┏━━

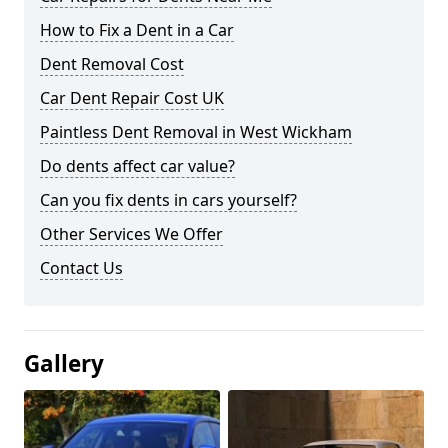
How to Fix a Dent in a Car
Dent Removal Cost
Car Dent Repair Cost UK
Paintless Dent Removal in West Wickham
Do dents affect car value?
Can you fix dents in cars yourself?
Other Services We Offer
Contact Us
Gallery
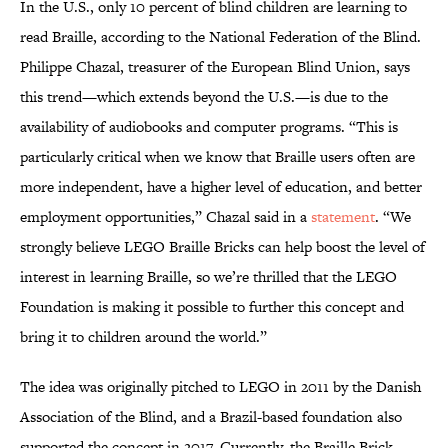
In the U.S., only 10 percent of blind children are learning to
read Braille, according to the National Federation of the Blind.
Philippe Chazal, treasurer of the European Blind Union, says
this trend—which extends beyond the U.S.—is due to the
availability of audiobooks and computer programs. “This is
particularly critical when we know that Braille users often are
more independent, have a higher level of education, and better
employment opportunities,” Chazal said in a
statement
. “We
strongly believe LEGO Braille Bricks can help boost the level of
interest in learning Braille, so we’re thrilled that the LEGO
Foundation is making it possible to further this concept and
bring it to children around the world.”
The idea was originally pitched to LEGO in 2011 by the Danish
Association of the Blind, and a Brazil-based foundation also
supported the concept in 2017. Currently, the Braille Brick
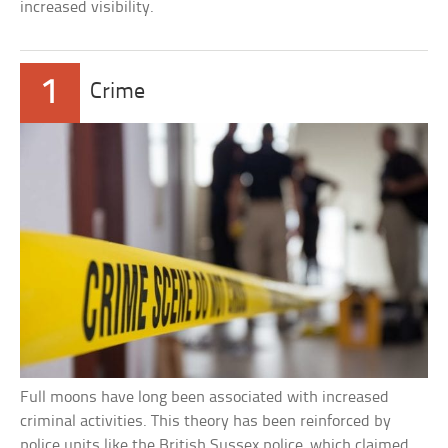
increased visibility.
1
Crime
Full moons have long been associated with increased
criminal activities. This theory has been reinforced by
police units like the British Sussex police, which claimed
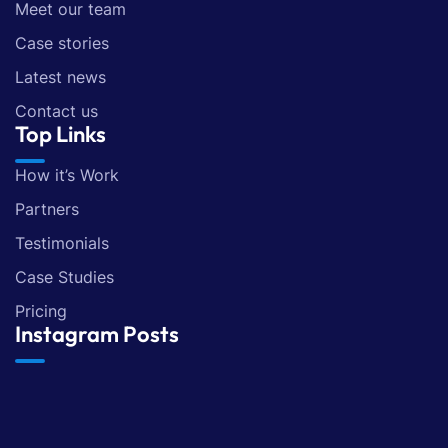
Meet our team
Case stories
Latest news
Contact us
Top Links
How it’s Work
Partners
Testimonials
Case Studies
Pricing
Instagram Posts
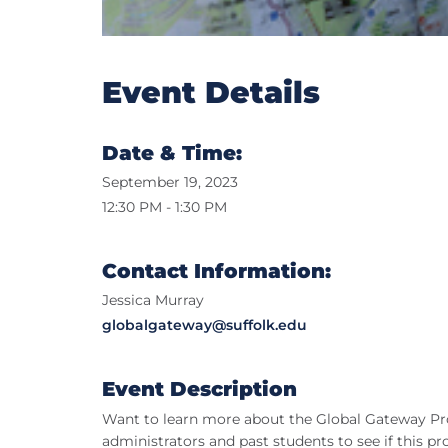
Event Details
Date & Time:
September 19, 2023
12:30 PM - 1:30 PM
Contact Information:
Jessica Murray
globalgateway@suffolk.edu
Event Description
Want to learn more about the Global Gateway Pr
administrators and past students to see if this pr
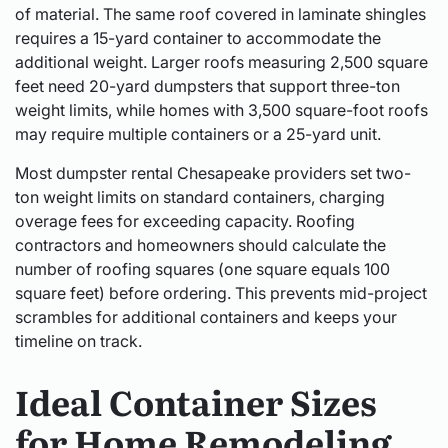
of material. The same roof covered in laminate shingles
requires a 15-yard container to accommodate the
additional weight. Larger roofs measuring 2,500 square
feet need 20-yard dumpsters that support three-ton
weight limits, while homes with 3,500 square-foot roofs
may require multiple containers or a 25-yard unit.
Most dumpster rental Chesapeake providers set two-
ton weight limits on standard containers, charging
overage fees for exceeding capacity. Roofing
contractors and homeowners should calculate the
number of roofing squares (one square equals 100
square feet) before ordering. This prevents mid-project
scrambles for additional containers and keeps your
timeline on track.
Ideal Container Sizes
for Home Remodeling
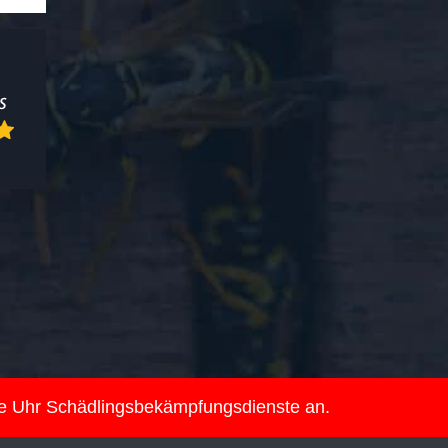
ie Uhr Schädlingsbekämpfungsdienste an.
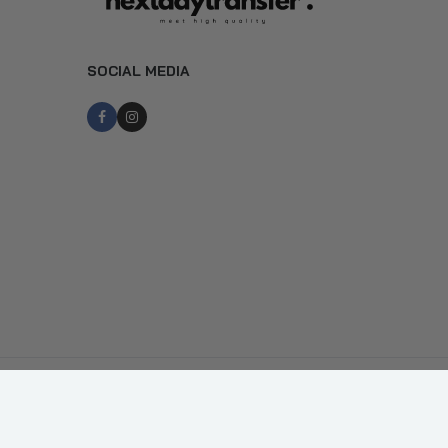
SOCIAL MEDIA
Copyright © Next Day Transfer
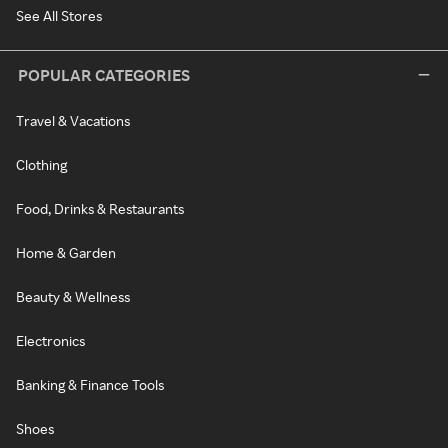
See All Stores
POPULAR CATEGORIES
Travel & Vacations
Clothing
Food, Drinks & Restaurants
Home & Garden
Beauty & Wellness
Electronics
Banking & Finance Tools
Shoes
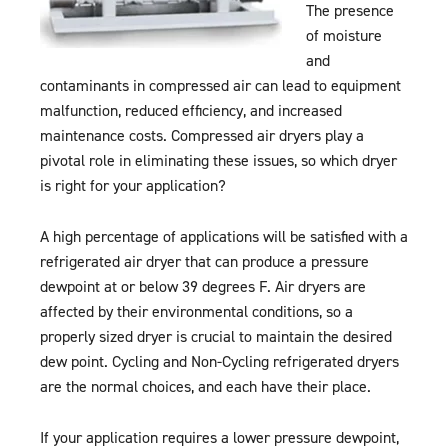
The presence
of moisture
and
contaminants in compressed air can lead to equipment
malfunction, reduced efficiency, and increased
maintenance costs. Compressed air dryers play a
pivotal role in eliminating these issues, so which dryer
is right for your application?
A high percentage of applications will be satisfied with a
refrigerated air dryer that can produce a pressure
dewpoint at or below 39 degrees F. Air dryers are
affected by their environmental conditions, so a
properly sized dryer is crucial to maintain the desired
dew point. Cycling and Non-Cycling refrigerated dryers
are the normal choices, and each have their place.
If your application requires a lower pressure dewpoint,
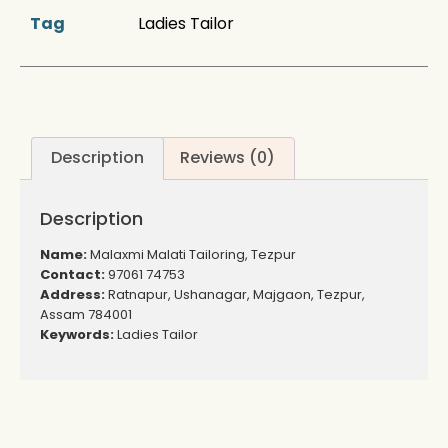
Tag
Ladies Tailor
Description
Reviews (0)
Description
Name:
Malaxmi Malati Tailoring, Tezpur
Contact:
97061 74753
Address:
Ratnapur, Ushanagar, Majgaon, Tezpur,
Assam 784001
Keywords:
Ladies Tailor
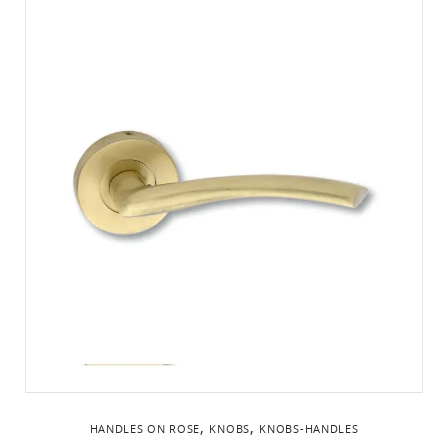
,
,
HANDLES ON ROSE
KNOBS
KNOBS-HANDLES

┗━━

# [Task details]
Omitting the images, copy the listing exactly.

# [Task result]
How to Fix a Dent in a Car
Dent Removal Cost
Car Dent Repair Cost UK
Paintless Dent Removal in West Wickham
Do dents affect car value?
Can you fix dents in cars yourself?
Other Services We Offer
Contact Us
Gallery
In the U.S., only 10 percent of blind children are learning to
read Braille, according to the National Federation of the Blind.
Philippe Chazal, treasurer of the European Blind Union, says
this trend—which extends beyond the U.S.—is due to the
availability of audiobooks and computer programs. “This is
particularly critical when we know that Braille users often are
more independent, have a higher level of education, and better
employment opportunities,” Chazal said in a
statement
. “We
strongly believe LEGO Braille Bricks can help boost the level of
interest in learning Braille, so we’re thrilled that the LEGO
Foundation is making it possible to further this concept and
bring it to children around the world.”
The idea was originally pitched to LEGO in 2011 by the Danish
Association of the Blind, and a Brazil-based foundation also
supported the concept in 2017. Currently, the Braille Brick
increased visibility.
1
Crime
Full moons have long been associated with increased
criminal activities. This theory has been reinforced by
police units like the British Sussex police, which claimed
Meet our team
Case stories
Latest news
Contact us
Top Links
How it’s Work
Partners
Testimonials
Case Studies
Pricing
Instagram Posts
Event Details
Date & Time:
September 19, 2023
12:30 PM - 1:30 PM
Contact Information:
Jessica Murray
globalgateway@suffolk.edu
Event Description
Want to learn more about the Global Gateway Pr
administrators and past students to see if this pr
of material. The same roof covered in laminate shingles
requires a 15-yard container to accommodate the
additional weight. Larger roofs measuring 2,500 square
feet need 20-yard dumpsters that support three-ton
weight limits, while homes with 3,500 square-foot roofs
may require multiple containers or a 25-yard unit.
Most dumpster rental Chesapeake providers set two-
ton weight limits on standard containers, charging
overage fees for exceeding capacity. Roofing
contractors and homeowners should calculate the
number of roofing squares (one square equals 100
square feet) before ordering. This prevents mid-project
scrambles for additional containers and keeps your
timeline on track.
Ideal Container Sizes
for Home Remodeling
ie Uhr Schädlingsbekämpfungsdienste an.
SOCIAL MEDIA
Copyright © Next Day Transfer
See All Stores
POPULAR CATEGORIES
Travel & Vacations
Clothing
Food, Drinks & Restaurants
Home & Garden
Beauty & Wellness
Electronics
Banking & Finance Tools
Shoes
The presence
of moisture
and
contaminants in compressed air can lead to equipment
malfunction, reduced efficiency, and increased
maintenance costs. Compressed air dryers play a
pivotal role in eliminating these issues, so which dryer
is right for your application?
A high percentage of applications will be satisfied with a
refrigerated air dryer that can produce a pressure
dewpoint at or below 39 degrees F. Air dryers are
affected by their environmental conditions, so a
properly sized dryer is crucial to maintain the desired
dew point. Cycling and Non-Cycling refrigerated dryers
are the normal choices, and each have their place.
If your application requires a lower pressure dewpoint,
Tag
Ladies Tailor
Description
Reviews (0)
Description
Name:
Malaxmi Malati Tailoring, Tezpur
Contact:
97061 74753
Address:
Ratnapur, Ushanagar, Majgaon, Tezpur,
Assam 784001
Keywords:
Ladies Tailor
,
,
HANDLES ON ROSE
KNOBS
KNOBS-HANDLES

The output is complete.